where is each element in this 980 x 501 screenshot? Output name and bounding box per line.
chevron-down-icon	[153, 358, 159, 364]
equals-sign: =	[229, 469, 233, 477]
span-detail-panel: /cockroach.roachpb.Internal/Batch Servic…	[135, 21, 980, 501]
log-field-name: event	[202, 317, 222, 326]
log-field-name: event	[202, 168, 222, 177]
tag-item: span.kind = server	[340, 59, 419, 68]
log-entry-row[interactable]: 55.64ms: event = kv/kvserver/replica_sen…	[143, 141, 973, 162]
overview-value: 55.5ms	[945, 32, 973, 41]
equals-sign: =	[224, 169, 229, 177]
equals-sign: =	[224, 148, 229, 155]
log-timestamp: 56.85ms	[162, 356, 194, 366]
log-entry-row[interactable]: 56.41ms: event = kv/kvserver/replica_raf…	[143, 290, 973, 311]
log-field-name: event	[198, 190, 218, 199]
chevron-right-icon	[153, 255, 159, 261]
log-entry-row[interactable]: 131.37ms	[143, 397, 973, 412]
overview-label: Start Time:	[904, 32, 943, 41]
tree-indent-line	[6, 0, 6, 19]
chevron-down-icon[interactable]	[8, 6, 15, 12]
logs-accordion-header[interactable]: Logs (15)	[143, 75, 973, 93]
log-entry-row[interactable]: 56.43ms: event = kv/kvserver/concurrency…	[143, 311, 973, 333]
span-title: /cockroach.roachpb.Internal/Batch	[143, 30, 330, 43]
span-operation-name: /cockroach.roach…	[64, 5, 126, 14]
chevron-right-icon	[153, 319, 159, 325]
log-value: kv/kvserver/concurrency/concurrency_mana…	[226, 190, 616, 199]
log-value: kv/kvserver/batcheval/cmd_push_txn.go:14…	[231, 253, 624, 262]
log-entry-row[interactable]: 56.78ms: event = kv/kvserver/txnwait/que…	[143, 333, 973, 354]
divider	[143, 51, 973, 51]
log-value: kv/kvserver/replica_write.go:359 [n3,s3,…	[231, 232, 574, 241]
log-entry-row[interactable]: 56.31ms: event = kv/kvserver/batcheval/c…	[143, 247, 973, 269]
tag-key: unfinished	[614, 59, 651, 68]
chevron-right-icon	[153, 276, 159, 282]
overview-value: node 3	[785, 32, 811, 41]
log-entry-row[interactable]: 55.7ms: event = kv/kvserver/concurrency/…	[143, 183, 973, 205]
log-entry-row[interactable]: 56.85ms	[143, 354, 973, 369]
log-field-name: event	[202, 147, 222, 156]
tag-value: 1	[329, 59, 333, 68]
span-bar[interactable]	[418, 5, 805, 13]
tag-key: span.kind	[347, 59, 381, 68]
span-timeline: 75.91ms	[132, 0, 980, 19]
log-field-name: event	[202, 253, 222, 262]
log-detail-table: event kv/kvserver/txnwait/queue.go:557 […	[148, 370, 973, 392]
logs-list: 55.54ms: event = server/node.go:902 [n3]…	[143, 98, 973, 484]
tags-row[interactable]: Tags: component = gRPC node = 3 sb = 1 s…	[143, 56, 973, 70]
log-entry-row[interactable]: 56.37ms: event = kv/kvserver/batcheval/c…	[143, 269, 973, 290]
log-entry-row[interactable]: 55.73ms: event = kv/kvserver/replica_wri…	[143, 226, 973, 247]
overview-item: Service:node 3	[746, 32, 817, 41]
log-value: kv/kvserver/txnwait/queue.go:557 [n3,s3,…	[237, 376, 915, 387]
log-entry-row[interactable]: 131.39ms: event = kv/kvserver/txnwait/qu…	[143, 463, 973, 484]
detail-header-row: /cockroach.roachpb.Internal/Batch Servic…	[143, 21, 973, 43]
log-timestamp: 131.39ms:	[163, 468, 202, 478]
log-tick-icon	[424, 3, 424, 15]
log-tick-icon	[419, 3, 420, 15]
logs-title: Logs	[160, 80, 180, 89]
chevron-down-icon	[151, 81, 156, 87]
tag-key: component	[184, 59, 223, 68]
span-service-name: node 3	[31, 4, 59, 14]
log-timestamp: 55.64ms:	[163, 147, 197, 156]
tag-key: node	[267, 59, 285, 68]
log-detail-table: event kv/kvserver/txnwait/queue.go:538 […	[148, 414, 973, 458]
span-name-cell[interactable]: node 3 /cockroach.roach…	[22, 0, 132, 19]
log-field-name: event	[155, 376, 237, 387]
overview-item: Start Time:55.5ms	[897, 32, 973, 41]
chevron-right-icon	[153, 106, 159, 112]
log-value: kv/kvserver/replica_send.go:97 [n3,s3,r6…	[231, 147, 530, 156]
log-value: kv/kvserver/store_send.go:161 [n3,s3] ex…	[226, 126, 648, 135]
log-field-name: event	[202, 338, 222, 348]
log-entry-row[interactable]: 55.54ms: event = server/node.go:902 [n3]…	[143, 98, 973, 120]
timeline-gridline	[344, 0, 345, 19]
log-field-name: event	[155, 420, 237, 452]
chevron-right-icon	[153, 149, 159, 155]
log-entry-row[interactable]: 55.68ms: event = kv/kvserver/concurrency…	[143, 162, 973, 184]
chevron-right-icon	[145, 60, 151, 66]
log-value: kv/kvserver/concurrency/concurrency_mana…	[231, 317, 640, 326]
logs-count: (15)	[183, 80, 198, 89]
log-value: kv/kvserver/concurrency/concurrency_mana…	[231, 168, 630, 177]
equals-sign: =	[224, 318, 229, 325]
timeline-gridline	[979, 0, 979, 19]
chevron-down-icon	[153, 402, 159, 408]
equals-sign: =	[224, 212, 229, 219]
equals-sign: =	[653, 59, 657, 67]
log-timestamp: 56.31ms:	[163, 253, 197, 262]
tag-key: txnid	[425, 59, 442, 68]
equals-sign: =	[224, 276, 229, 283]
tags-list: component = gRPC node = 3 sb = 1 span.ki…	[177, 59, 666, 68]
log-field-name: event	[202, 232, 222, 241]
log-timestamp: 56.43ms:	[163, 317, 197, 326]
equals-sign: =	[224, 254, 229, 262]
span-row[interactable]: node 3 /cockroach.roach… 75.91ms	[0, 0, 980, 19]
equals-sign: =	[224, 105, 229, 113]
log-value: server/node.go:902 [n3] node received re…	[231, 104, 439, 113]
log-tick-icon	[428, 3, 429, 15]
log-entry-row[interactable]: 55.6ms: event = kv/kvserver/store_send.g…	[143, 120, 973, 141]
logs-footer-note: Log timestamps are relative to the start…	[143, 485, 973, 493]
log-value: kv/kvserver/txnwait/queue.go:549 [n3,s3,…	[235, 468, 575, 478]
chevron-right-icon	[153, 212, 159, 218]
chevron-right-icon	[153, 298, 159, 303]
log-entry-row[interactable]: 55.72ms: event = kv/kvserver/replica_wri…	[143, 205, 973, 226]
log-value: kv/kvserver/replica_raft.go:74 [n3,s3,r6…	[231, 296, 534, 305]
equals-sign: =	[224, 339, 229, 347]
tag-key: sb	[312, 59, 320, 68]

--

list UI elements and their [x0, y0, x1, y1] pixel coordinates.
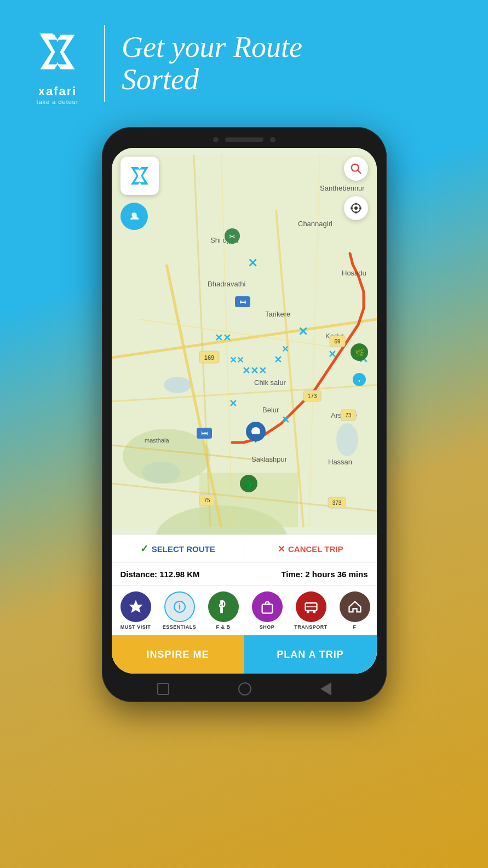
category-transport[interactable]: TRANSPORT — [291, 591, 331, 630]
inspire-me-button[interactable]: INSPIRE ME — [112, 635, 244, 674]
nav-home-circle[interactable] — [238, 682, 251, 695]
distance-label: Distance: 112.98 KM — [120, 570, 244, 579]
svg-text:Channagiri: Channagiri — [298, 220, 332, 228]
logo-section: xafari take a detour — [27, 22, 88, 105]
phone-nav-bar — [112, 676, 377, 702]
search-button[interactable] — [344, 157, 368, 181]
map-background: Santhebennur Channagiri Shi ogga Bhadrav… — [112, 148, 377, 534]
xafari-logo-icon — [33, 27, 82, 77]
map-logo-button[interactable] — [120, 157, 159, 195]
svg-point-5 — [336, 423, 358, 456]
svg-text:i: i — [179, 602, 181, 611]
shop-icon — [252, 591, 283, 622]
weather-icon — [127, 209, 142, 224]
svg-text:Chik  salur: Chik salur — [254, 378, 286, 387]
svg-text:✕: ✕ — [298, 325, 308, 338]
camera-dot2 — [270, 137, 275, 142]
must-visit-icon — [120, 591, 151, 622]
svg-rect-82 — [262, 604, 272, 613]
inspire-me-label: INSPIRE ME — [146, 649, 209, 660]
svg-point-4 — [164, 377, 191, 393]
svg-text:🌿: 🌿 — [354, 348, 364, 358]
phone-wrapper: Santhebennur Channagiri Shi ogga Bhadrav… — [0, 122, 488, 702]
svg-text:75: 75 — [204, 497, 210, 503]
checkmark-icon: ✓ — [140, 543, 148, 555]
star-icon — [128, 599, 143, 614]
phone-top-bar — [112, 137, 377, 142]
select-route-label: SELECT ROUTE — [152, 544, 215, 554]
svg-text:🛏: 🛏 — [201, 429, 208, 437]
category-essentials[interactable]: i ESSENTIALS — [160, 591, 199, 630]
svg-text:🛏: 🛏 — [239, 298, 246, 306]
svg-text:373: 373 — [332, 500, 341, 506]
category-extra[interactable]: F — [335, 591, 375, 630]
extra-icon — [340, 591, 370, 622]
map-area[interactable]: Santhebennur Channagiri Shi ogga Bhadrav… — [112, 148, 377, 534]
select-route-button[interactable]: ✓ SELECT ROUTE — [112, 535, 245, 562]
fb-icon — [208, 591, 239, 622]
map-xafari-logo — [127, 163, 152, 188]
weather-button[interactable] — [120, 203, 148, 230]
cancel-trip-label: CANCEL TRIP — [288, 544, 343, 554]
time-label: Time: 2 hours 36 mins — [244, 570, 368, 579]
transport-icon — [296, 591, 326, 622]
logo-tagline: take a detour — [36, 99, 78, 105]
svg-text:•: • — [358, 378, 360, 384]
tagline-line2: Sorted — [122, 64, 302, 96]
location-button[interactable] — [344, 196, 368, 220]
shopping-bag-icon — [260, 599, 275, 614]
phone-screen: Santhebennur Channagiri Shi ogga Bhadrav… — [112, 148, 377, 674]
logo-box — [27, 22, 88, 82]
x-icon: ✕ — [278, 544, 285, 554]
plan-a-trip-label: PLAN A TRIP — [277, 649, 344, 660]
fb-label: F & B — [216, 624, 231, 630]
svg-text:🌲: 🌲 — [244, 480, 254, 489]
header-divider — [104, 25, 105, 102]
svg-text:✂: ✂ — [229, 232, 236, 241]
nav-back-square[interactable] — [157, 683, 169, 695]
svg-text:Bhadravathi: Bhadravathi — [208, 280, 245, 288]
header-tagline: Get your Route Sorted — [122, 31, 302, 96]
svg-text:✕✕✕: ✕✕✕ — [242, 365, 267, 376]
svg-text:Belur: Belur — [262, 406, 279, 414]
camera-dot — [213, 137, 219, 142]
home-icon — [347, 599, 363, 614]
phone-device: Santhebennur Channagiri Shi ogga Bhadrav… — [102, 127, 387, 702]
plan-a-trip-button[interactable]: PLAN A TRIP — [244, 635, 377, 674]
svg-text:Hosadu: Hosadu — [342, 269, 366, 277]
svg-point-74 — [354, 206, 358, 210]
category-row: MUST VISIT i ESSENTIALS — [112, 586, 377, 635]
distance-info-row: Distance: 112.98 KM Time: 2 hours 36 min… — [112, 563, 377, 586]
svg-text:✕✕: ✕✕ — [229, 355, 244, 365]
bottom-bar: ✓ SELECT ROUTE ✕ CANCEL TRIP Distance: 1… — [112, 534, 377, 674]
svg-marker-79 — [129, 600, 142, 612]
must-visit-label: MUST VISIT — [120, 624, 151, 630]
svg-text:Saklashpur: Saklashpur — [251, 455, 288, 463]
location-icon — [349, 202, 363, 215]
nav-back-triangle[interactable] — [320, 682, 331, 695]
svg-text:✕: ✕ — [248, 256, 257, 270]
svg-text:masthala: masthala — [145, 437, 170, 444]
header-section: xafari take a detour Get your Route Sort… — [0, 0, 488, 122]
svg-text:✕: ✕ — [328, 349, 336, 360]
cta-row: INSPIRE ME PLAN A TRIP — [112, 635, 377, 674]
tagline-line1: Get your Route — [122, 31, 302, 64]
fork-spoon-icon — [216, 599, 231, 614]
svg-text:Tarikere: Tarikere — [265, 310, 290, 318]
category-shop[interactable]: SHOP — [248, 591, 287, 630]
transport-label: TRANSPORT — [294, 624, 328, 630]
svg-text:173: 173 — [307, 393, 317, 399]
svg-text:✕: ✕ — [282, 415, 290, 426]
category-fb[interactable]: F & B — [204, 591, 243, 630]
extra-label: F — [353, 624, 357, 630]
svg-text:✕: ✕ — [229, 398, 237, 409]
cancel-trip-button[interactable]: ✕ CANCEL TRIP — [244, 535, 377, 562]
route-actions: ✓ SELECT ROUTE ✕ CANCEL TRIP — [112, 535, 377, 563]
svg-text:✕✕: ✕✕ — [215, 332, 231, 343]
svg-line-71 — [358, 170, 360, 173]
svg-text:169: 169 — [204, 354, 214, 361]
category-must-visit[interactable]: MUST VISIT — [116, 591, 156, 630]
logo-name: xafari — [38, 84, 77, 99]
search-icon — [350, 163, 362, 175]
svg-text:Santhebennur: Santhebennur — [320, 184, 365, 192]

==

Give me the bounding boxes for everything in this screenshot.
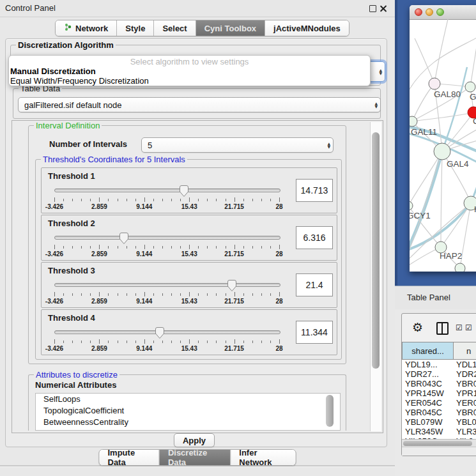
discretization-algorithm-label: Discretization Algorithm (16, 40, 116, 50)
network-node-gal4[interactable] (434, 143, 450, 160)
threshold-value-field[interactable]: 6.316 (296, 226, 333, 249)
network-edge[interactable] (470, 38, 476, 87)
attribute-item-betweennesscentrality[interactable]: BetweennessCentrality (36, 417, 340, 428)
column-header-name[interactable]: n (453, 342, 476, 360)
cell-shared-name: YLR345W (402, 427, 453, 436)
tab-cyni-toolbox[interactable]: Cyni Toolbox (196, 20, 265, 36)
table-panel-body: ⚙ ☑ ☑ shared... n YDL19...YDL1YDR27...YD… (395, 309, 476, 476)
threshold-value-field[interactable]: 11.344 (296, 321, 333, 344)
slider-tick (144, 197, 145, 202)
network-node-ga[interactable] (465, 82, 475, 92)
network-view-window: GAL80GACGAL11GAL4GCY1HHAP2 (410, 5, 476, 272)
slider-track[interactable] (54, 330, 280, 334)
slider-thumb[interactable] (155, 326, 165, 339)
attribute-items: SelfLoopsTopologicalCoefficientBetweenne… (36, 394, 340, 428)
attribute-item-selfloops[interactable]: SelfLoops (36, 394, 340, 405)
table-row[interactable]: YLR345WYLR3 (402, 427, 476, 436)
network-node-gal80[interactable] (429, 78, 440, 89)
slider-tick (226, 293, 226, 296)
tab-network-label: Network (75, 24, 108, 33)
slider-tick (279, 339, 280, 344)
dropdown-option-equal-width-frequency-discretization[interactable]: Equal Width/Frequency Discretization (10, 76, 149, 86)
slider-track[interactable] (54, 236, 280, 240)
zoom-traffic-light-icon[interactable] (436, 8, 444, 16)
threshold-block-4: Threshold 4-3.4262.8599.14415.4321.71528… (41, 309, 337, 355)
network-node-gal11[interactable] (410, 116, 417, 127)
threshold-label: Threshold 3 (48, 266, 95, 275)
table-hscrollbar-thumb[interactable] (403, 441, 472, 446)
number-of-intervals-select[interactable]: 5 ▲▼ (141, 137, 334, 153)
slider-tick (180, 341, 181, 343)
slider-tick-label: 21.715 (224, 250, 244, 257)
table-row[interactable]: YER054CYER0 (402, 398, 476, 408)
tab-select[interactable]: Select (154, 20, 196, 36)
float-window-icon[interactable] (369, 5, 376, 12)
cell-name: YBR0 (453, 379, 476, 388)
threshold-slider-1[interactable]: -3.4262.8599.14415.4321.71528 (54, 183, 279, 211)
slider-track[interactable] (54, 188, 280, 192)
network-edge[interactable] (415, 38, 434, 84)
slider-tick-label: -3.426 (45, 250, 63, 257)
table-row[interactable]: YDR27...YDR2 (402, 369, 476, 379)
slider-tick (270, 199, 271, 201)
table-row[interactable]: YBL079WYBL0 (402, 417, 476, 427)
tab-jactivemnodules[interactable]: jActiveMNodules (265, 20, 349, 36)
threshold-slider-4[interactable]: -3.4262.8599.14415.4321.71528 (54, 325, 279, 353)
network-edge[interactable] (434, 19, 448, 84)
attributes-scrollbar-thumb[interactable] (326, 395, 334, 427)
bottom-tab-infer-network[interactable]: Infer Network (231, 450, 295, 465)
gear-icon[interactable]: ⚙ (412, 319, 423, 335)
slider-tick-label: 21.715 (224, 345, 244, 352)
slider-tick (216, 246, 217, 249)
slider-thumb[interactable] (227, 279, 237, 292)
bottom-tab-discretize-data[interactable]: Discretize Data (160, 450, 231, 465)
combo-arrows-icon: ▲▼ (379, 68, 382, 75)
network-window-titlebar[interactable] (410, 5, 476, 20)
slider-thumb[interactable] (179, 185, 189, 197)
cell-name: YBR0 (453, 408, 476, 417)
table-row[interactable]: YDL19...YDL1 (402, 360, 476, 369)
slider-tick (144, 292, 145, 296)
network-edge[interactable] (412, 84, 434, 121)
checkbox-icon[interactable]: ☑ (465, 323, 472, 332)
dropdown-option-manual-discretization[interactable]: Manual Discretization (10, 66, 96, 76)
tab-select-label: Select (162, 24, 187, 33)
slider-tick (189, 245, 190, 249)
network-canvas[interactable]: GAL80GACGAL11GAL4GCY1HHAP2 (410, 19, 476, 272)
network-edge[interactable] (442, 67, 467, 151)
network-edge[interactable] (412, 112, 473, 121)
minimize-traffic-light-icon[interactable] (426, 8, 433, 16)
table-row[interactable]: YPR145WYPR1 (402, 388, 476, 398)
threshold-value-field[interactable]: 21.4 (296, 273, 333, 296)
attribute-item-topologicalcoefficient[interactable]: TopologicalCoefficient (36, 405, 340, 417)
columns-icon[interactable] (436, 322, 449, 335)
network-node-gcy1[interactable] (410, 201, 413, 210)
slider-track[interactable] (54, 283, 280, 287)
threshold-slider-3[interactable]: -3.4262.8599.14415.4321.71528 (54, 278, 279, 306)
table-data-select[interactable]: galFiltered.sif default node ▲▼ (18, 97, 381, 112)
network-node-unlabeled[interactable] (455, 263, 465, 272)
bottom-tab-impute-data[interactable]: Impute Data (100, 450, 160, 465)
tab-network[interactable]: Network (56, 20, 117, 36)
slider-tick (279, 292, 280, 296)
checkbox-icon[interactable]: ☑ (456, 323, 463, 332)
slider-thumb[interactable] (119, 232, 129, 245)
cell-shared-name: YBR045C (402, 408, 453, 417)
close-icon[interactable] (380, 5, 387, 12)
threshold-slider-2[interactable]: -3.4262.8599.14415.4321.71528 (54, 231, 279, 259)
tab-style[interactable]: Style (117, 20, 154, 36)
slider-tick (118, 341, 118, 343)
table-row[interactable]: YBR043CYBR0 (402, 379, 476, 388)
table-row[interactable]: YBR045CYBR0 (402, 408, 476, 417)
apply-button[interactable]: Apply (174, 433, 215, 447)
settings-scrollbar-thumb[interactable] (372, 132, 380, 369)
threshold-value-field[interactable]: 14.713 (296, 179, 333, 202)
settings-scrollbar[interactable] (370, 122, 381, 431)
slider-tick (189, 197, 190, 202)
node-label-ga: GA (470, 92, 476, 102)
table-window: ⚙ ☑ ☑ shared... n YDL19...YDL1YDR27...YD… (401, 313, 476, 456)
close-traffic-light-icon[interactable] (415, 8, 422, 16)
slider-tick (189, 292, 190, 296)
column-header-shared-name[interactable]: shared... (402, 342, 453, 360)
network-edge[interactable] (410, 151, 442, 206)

**BRIEF**
Once you have located every line with the word "bounding" in the material above, list those lines.

**TASK OUTPUT**
where is each element in this 980 x 501 screenshot? Output name and bounding box per line.
Give me the bounding boxes for everything in this screenshot.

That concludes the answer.